Task item:
Among the entries below, copy every line that carries the word "Summertour".

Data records
◇ ◇ ◇ ◇ ◇ ◇ ◇

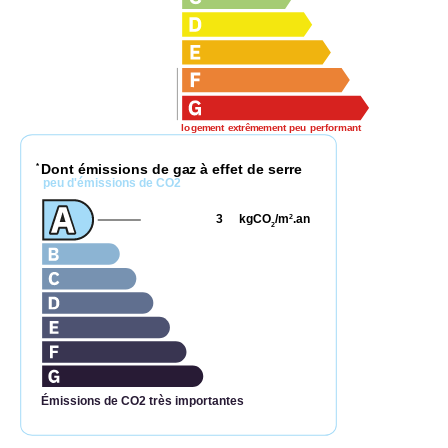
logement extrêmement peu performant
Dont émissions de gaz à effet de serre
*
peu d'émissions de CO2
3
kgCO
/m
.an
2
2
Émissions de CO2 très importantes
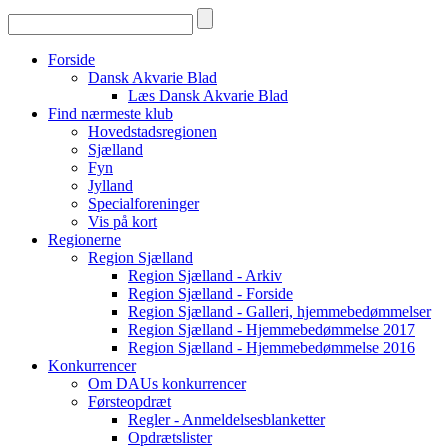
Forside
Dansk Akvarie Blad
Læs Dansk Akvarie Blad
Find nærmeste klub
Hovedstadsregionen
Sjælland
Fyn
Jylland
Specialforeninger
Vis på kort
Regionerne
Region Sjælland
Region Sjælland - Arkiv
Region Sjælland - Forside
Region Sjælland - Galleri, hjemmebedømmelser
Region Sjælland - Hjemmebedømmelse 2017
Region Sjælland - Hjemmebedømmelse 2016
Konkurrencer
Om DAUs konkurrencer
Førsteopdræt
Regler - Anmeldelsesblanketter
Opdrætslister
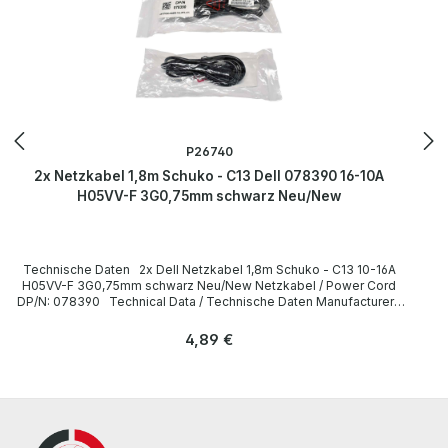
P26740
2x Netzkabel 1,8m Schuko - C13 Dell 078390 16-10A
H05VV-F 3G0,75mm schwarz Neu/New
Technische Daten 2x Dell Netzkabel 1,8m Schuko - C13 10-16A
H05VV-F 3G0,75mm schwarz Neu/New Netzkabel / Power Cord
DP/N: 078390 Technical Data / Technische Daten Manufacturer /
Hersteller Dell Length / Länge 1,8 m Cable Color / Kabelfarbe black
/ schwarz Cable Type / Kabeltyp H05VV-F Transverse Section /
Regulärer Preis:
4,89 €
Querschnitt 3G 0,75mm Plug / Stecker Schuko / 16A 250V~ angled /
abgewinkelt no / nein Plug Color / Steckerfarbe black / schwarz
Jack / Buchse C13 / 10A 250V~ angled / abgewinkelt no / nein Jack
Color / Buchsenfarbe black / schwarz More information and details
can be found on the pages of the manufacturer. Weitere
Informationen und Details finden Sie auf den Seiten des
Herstellers.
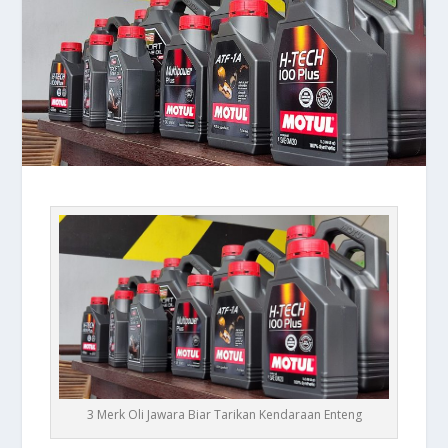
3 Merk Oli Jawara Biar Tarikan Kendaraan Enteng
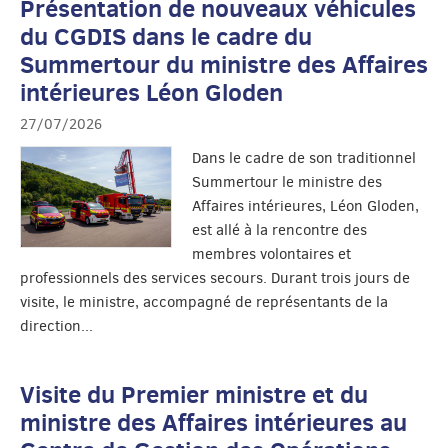
Présentation de nouveaux véhicules
du CGDIS dans le cadre du
Summertour du ministre des Affaires
intérieures Léon Gloden
27/07/2026
Dans le cadre de son traditionnel
Summertour le ministre des
Affaires intérieures, Léon Gloden,
est allé à la rencontre des
membres volontaires et
professionnels des services secours. Durant trois jours de
visite, le ministre, accompagné de représentants de la
direction...
Visite du Premier ministre et du
ministre des Affaires intérieures au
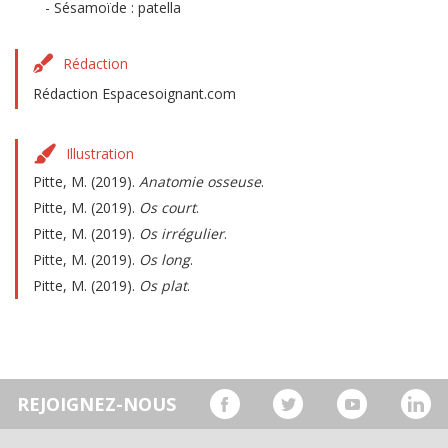
Sésamoïde : patella
Rédaction
Rédaction Espacesoignant.com
Illustration
Pitte, M. (2019).
Anatomie osseuse
.
Pitte, M. (2019).
Os court
.
Pitte, M. (2019).
Os irrégulier
.
Pitte, M. (2019).
Os long
.
Pitte, M. (2019).
Os plat
.
REJOIGNEZ-NOUS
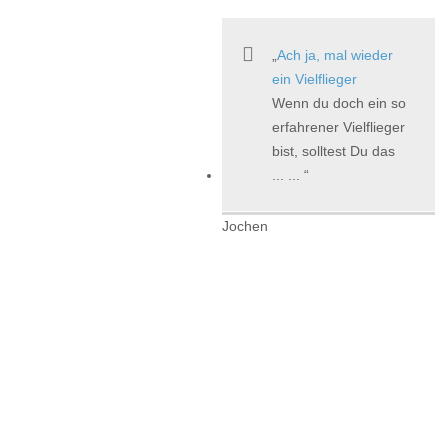
Ach ja, mal wieder
ein Vielflieger
Wenn du doch ein so
erfahrener Vielflieger
bist, solltest Du das
... ...
Jochen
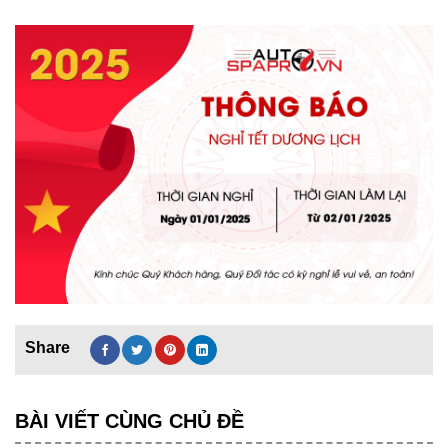
BÀI VIẾT CÙNG CHỦ ĐỀ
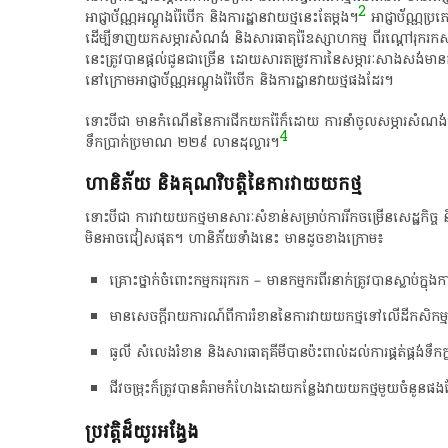
2
អាជ្ញាប័ណ្ណអណ្តូងរ៉ែបើក និងការដ្ឋានវាយថ្មនេះតែម្តង។
អាជ្ញាប័ណ្ណប្រ
ដើម្បី​ទាញ​យក​សម្ភារ​សំណង់ ​និង​សារធាតុ​រ៉ែ​ឧស្សាហកម្ម ពី​រ​ណ្តៅរុករកស
នេះត្រូវបានផ្តល់ជូនជាច្រើន ដោយសារ​​តម្រូវការនៃ​សម្ភារៈសាងសង់​មាន​ការកើន
នៅ​ក្រោមអាជ្ញាប័ណ្ណ​អណ្ដូងរ៉ែ​បើក និង​ការដ្ឋាន​វាយ​ថ្មផងដែរ។
ទោះ​បី​ជា ​មាន​កំណើន​នៃ​ការ​ជីក​យក​រ៉ែ​ក៏ដោយ ការ​នាំ​ចូល​សម្ភារ​
4
ទឹកប្រាក់ប្រមាណ ២២៩ លានដុល្លារ។
ហានិភ័យ និង​គុណវិបត្តិនៃការវាយយកថ្ម
ទោះបីជា ការវាយយកថ្មមាន​សារៈ​សំខាន់​សម្រាប់ការរីក​ចម្រើន​សេដ្ឋកិច្ច
មិនអាចជៀសផុត។ ហានិភ័យទាំងនេះ មានដូចខាងក្រោម៖
​គ្រោះថ្នាក់​ចំពោះកម្មកររុករក​ – មានកម្មករពីរ​នាក់ត្រូវ​បាន​ស្លាប់​ក្នុ
មានសេចក្តី​រាយការណ៍​ពីការ​រំខាននៃការវាយយក​ថ្មទៅលើ​ដី​កសិកម្ម
ធូលី​ សំ​លេង​រំខាន​ និងសារធាតុ​គីមី​បាន​ប៉ះពាល់​ដល់​ការ​ផ្គត់​ផ្គង់​ទឹក​ក្
ជី​វ​ចម្រុះ​​ក៏​ត្រូវ​បាន​គំរាមកំហែង​ដោយ​កន្លែង​វាយយក​ថ្ម​មួយ​ចំនួនផង
ប្រវត្តិដ៏​យូរអង្វែង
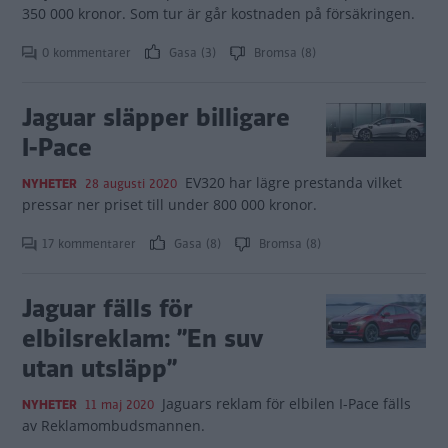
350 000 kronor. Som tur är går kostnaden på försäkringen.
0 kommentarer
Gasa (3)
Bromsa (8)
Jaguar släpper billigare
I-Pace
EV320 har lägre prestanda vilket
NYHETER
28 augusti 2020
pressar ner priset till under 800 000 kronor.
17 kommentarer
Gasa (8)
Bromsa (8)
Jaguar fälls för
elbilsreklam: ”En suv
utan utsläpp”
Jaguars reklam för elbilen I-Pace fälls
NYHETER
11 maj 2020
av Reklamombudsmannen.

◇ ◇ ◇ ◇ ◇ ◇ ◇

Solution for this problem:
Summertour du ministre des Affaires
Summertour le ministre des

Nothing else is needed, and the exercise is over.